In addition to remaining faithful to the source material, Anderson also does a decent job of injecting tension and atmosphere into the film with some slick production values and having two of the characters suffering from amnesia and gradual revealing their true motivations. The films action sequences are also technically polished and are clearly targeted for the post-"Matrix" generation, with some wire-fu kicks and bullet-cam hijinks thrown into the mix. And though "Resident Evil" is nowhere near as gory as some of its 'old-school' brethren, Anderson does offer up enough stomach-churning moments (albeit tame) for horror fans, particularly a scene involving a run-in with a decapitating laser defence system.
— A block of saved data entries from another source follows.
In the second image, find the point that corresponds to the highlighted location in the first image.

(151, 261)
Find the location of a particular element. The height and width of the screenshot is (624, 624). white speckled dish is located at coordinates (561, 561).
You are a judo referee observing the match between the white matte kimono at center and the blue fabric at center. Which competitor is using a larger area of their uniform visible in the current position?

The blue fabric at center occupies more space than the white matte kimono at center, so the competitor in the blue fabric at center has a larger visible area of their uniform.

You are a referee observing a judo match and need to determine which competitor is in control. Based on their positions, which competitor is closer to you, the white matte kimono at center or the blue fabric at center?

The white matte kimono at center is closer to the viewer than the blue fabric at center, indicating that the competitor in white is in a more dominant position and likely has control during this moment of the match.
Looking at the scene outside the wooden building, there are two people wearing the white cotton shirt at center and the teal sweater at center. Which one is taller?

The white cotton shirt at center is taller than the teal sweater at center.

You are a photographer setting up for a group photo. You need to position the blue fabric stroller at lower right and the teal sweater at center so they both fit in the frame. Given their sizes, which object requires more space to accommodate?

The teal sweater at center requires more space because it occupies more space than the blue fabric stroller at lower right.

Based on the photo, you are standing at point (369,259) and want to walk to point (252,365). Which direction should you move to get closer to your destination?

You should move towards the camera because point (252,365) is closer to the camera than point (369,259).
The dead walk again in Resident Evil

However, with little for the characters to do other than run away from the zombies, the action set pieces become somewhat repetitive, especially with the loud and buzzy heavy-metal soundtrack that is used ad nauseum. Indeed, with its thin characterizations and 'run-and-gun' storytelling, "Resident Evil" is a poor cousin to the standout entries in the zombie genre, the classic "Night of the Living Dead" and its sequel "Dawn of the Dead", which provided at least some sociological subtext and moral complexities to the mayhem.

With such limited material to work with, it is also not surprising to find the performances a mixed bag. Jovovich and Rodriguez acquit themselves decently, with the former possessing the necessary athleticism and vulnerability to play the film's reluctant heroine, while Rodriguez offers up more of the same intensity and bad attitude that made her fun to watch in "The Fast and the Furious". Unfortunately, the news is not as good for the rest of the crew, with stilted line delivery and wooden emoting being the order of the day.

Despite its shortcomings, "Resident Evil" will probably remembered as on of the better videogame-to-film adaptations that have come and gone over the last decade, and could potentially launch a lucrative movie franchise for Sony Pictures. With its slick production and decent action sequences, "Resident Evil" is a fun, though empty-headed, guilty pleasure. However, for future installments, Anderson will need to focus less on the visceral and more on the story elements if "Resident Evil" is to truly find mainstream acceptance among the moviegoing public.